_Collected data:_
╭──

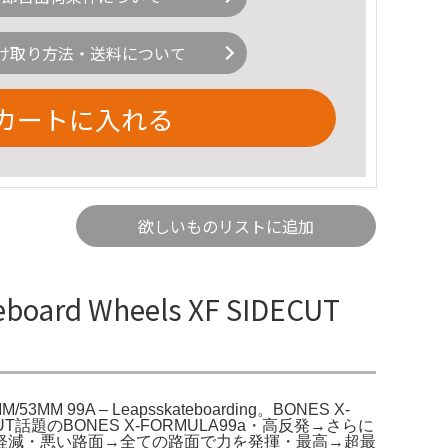
け取り方法・送料について
カートに入れる
欲しいものリストに追加
board Wheels XF SIDECUT
M/53MM 99A – Leapsskateboarding。BONES X-
CUT話題のBONES X-FORMULA99a・高反発→さらに
軽減・悪い路面→全ての路面で力を発揮・最高→超最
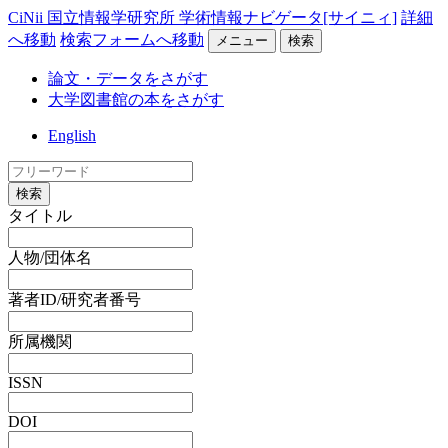
CiNii 国立情報学研究所 学術情報ナビゲータ[サイニィ]
詳細
へ移動
検索フォームへ移動
メニュー
検索
論文・データをさがす
大学図書館の本をさがす
English
検索
タイトル
人物/団体名
著者ID/研究者番号
所属機関
ISSN
DOI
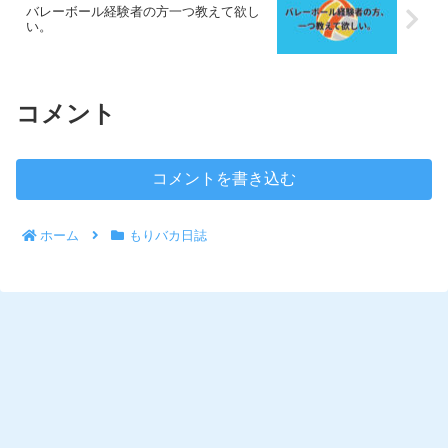
バレーボール経験者の方一つ教えて欲し
い。
コメント
コメントを書き込む
ホーム
もりバカ日誌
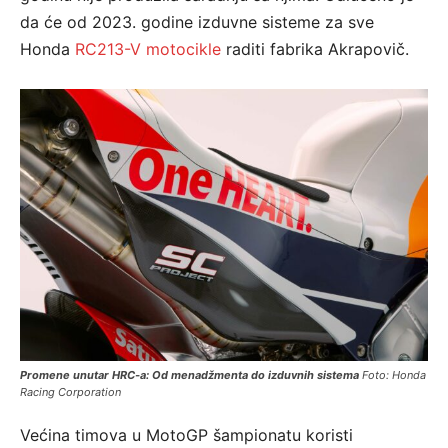
da će od 2023. godine izduvne sisteme za sve
Honda
RC213-V motocikle
raditi fabrika Akrapovič.
Promene unutar HRC-a: Od menadžmenta do izduvnih sistema
Foto: Honda
Racing Corporation
Većina timova u MotoGP šampionatu koristi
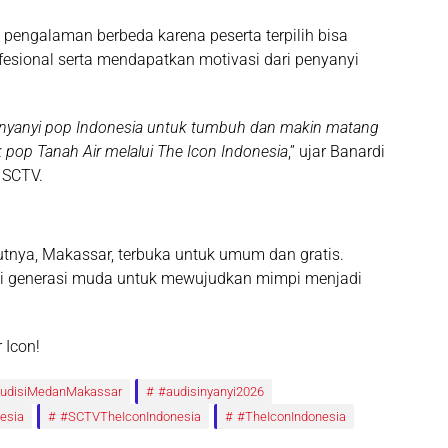
 pengalaman berbeda karena peserta terpilih bisa
fesional serta mendapatkan motivasi dari penyanyi
enyanyi pop Indonesia untuk tumbuh dan makin matang
 pop Tanah Air melalui The Icon Indonesia
,” ujar Banardi
 SCTV.
jutnya, Makassar, terbuka untuk umum dan
gratis
.
gi generasi muda untuk mewujudkan mimpi menjadi
 Icon!
udisiMedanMakassar
#audisinyanyi2026
esia
#SCTVTheIconIndonesia
#TheIconIndonesia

╰──

_What needs to be done:_ From the records above, copy each line in which the string "untuk" occurs.

_Answer area:_
enyanyi pop Indonesia untuk tumbuh dan makin matang
jutnya, Makassar, terbuka untuk umum dan
gi generasi muda untuk mewujudkan mimpi menjadi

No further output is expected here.